ちなみに、よく話題にしている高2の弟も小・中・高が同じなので、いる先生こそ違うものの校舎や行事は同じということで、共通の話ができます。
年末も、高校内のマラソン大会で優勝したと言っていたのですが、私も高校時代にやらされているので、説明がなくても通じました。
さらに言えば、祖母も叔母も同じ高校ですし、イトコ2人も同じでした。

選択肢が少ない中で生活するということは、そこに住む人の共通体験や共通言語が多くなる、ということなのでは、と思います。

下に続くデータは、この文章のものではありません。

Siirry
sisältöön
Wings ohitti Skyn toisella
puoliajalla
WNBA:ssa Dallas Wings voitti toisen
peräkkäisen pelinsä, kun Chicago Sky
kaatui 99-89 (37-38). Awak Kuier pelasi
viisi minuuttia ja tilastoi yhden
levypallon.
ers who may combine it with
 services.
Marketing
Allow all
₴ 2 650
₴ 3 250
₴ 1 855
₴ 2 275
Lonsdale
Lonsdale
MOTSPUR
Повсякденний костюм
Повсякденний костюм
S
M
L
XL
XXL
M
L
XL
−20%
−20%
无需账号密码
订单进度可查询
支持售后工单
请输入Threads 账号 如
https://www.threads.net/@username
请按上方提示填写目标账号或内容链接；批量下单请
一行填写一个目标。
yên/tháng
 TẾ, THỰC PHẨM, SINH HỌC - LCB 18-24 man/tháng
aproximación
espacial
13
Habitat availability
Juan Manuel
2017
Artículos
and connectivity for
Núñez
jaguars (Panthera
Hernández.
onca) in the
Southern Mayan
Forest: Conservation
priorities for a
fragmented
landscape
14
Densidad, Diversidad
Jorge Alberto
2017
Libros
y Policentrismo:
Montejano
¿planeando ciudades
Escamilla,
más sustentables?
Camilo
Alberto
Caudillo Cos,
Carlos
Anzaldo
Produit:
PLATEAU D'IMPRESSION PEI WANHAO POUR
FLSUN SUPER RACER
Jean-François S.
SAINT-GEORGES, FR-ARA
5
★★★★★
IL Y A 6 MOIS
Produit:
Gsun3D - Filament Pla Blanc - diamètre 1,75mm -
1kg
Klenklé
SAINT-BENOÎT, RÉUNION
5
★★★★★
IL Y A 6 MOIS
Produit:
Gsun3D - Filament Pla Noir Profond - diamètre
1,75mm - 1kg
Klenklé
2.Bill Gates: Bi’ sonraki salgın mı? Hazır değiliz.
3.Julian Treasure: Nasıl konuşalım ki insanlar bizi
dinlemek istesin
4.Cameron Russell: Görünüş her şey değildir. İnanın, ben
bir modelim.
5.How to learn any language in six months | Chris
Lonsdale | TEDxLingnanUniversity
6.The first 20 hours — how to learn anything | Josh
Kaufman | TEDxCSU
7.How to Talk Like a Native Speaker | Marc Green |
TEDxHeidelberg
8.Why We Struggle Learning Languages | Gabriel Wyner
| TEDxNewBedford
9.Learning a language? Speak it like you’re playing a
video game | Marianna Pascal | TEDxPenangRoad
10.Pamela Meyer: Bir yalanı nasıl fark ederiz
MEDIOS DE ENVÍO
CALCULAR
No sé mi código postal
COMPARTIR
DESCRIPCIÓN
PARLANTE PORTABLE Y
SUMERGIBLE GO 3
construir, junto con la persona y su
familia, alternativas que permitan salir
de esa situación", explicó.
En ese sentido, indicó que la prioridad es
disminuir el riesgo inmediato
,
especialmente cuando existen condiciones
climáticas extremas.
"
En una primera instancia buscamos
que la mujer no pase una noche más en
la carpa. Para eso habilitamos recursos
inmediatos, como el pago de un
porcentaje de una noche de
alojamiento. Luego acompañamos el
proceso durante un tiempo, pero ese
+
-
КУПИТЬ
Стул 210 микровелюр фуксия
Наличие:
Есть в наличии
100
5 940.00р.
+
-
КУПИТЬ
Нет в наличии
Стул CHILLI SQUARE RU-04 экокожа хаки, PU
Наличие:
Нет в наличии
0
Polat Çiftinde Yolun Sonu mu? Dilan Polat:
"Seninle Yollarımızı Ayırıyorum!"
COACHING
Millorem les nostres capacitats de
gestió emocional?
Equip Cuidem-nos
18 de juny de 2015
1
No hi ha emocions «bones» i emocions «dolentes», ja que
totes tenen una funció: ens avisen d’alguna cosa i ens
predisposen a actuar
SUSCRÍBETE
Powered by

それは、コミュニケーションを取る上でとても楽なことです。
中学生の時に通ったお店はここ、高校の時に遊んだのはこれ、みたいな感じです。
行動パターンも同じなので、よく町で知り合いに会います。
修学旅行前のユニクロでの同級生との遭遇率はすごかったです笑

そして裏を返すと、共通体験や共通言語を持たない人とのコミュニケーションが苦手(不慣れ?)ということでもあるのでは、と思ったのです。
ある友人は「コミュニケーション能力の高い人というのは、どんなにバックグラウンド(地域・年齢・職業・趣味嗜好など)が異なる人とでも他愛のない話をできて楽しめる人ではないか」とよく言っています。
これまでの話と併せて考えると、この能力を高める機会が、地方にはあまりない、ということになります。
さらに言うと、地方の町が閉鎖的だと言われるのは、バックグラウンドの異なる人とのコミュニケーションを苦手とする人が多いから、とも考えられます。
私は地方に入っていくような活動はほとんどしていないので、イメージになりますが、そういった閉鎖的なコミュニティに入っていこうとするときに「ここは外部の人に閉鎖的なところである」と思って身構えるよりも「この人たちは、共通体験・共通言語のある人たちとしかコミュニケーションしてきていないから、不慣れなのだ」と考えた方が、対策が考えられる気がします。
また逆の立場で考えると、自分がコミュニケーションが楽なコミュニティに引きこもっていないか、定期的に点検をする必要もあるな、と思います。
教育の分野も似たところがあるので、入っていくにしても受け入れるにしても、自分のコミュニケーション能力の問題と捉えて取り組んでいこうと思いました。